Seen almost as much clogged venting with Shinglevent II also..... :no:


----------



## pdXammo (Nov 12, 2021)

The ventilation system is fighting itself. It first needs to be balanced between intake and exhaust. The attic venting is defeating the SmartVents. You should not mix venting modes. The air should travel straight up from the SmartVent to the ridge and out. Any other venting present will defeat the function of the primary venting.


----------



## Bud9051 (Nov 11, 2015)

Old thread and your concerns about different types of vents is wrong. Others will read this so I'm adding the correction.

Bud


----------



## pdXammo (Nov 12, 2021)

Bud, I would encourage you to investigate GAF University or other forms of institutional learning about roof ventilation. They explicitly counsel against the mixing of vent types with the exception of intake side vents in the same plane. In this instance, the gable vents could feed the exhaust vents and disallow airflow through the areas where mold is being observed. A design imperative is the flow of cooling and drying air under the entire roof deck.

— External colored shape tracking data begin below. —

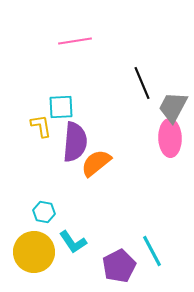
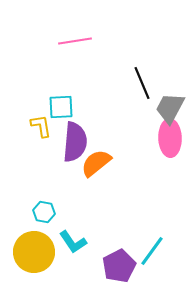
gray trapezoid: moved 3 px left, 1 px down
cyan line: rotated 64 degrees clockwise
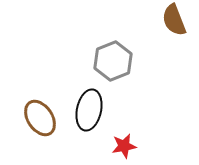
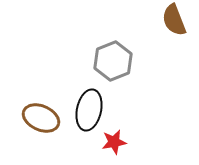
brown ellipse: moved 1 px right; rotated 33 degrees counterclockwise
red star: moved 10 px left, 4 px up
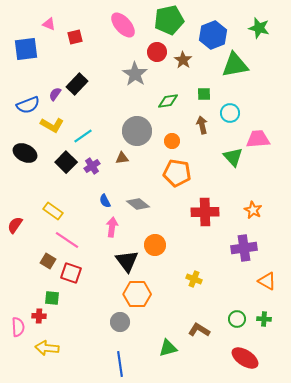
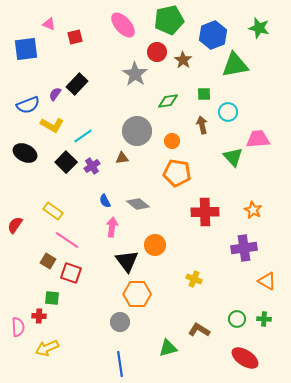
cyan circle at (230, 113): moved 2 px left, 1 px up
yellow arrow at (47, 348): rotated 30 degrees counterclockwise
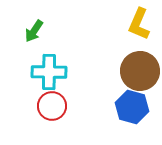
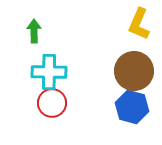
green arrow: rotated 145 degrees clockwise
brown circle: moved 6 px left
red circle: moved 3 px up
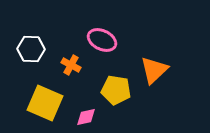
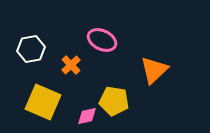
white hexagon: rotated 12 degrees counterclockwise
orange cross: rotated 18 degrees clockwise
yellow pentagon: moved 2 px left, 11 px down
yellow square: moved 2 px left, 1 px up
pink diamond: moved 1 px right, 1 px up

The Most Common Types of Roof Vents for Attic Ventilation


Here's what you need to know about the most common types of roof vents in order to make smart choices for your next project.



www.gaf.com




In this persons case as air flow is lost at the eave from snow the exhaust likely draws from the gable vents and this stops cooling at the eave exacerbating the formation of ice dams.
The OP's vent's were also not correctly installed but, that wouldn't lead to ice damming. The notch was cut too large and there's no I&W. Neither should matter that much if everything else functioned perfectly but, how often is that true?


----------



## Bud9051 (Nov 11, 2015)

The references you give are obsolete but explaining that to you would not be possible, you are sold on that thinking. Air in an attic moves by way of atmospheric pressure, the difference between inside and outside, not by convection.

Vents located above the NPP (neutral pressure plane) will function as exhaust vents regardless of their location.

Enjoy
Bud


----------